Which they will, as things go on as they are. Your error is in the belief that Israel will get stronger during this interval. This is like a patient with flesh-eating bacteria refusing to go under the knife. The rot is already growing. Look at the dysfunctional Israeli education system. Look at the rapid growth of the parasitic cults. Look at the free nations of the world recoiling in disgust. You are doomed, and you refuse to do anything that might save yourself some flesh, while you still have it.
Piotr Berman
“It is a breath of fresh air to see that it is not just Women In Green or Ateret HaKohanim that is against the insanity of Israel withdrawing to the Auschwitz borders (a term coined by dovish Abba Eban), but more mainstream movements like Im Tirzu as well.”

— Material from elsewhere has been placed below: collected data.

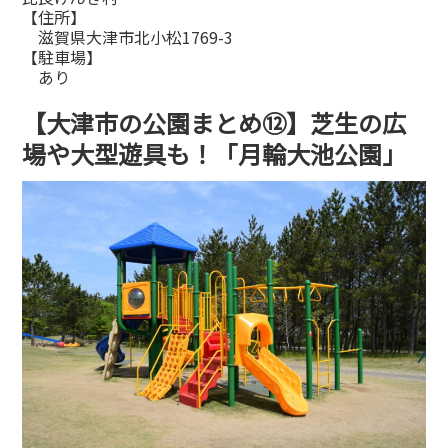
【住所】
滋賀県大津市北小松1769-3
【駐車場】
あり
【大津市の公園まとめ⑫】芝生の広
場や大型遊具も！「月輪大池公園」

So how much of that breath of fresh air did “mainstream movement like Im Tirzu” provided? 5 people? 10? Is this “mainstream” or “astroturf”?
RichardNYC
There are no solutions, only prophecies. Here’s mine: Palestinians (and their international allies) will not accept apartheid, and Israeli Jews will not forfeit their security. Eventually, there will be another uprising, a violent physical realignment of the map. Jewish sovereignty will remain, at the expense of Palestinian lives and increase yerida. Likud cannot avoid it, they can only increase the price that both sides pay.
yesspam
Ben Israel.
The Palestine Papers show that all the rejection is coming from Israel. The Palestinians have offered Israel everything that it needs for peace and security. It has until September to accept, or the world will recognise Palestine on the ’67 borders. Time is running out.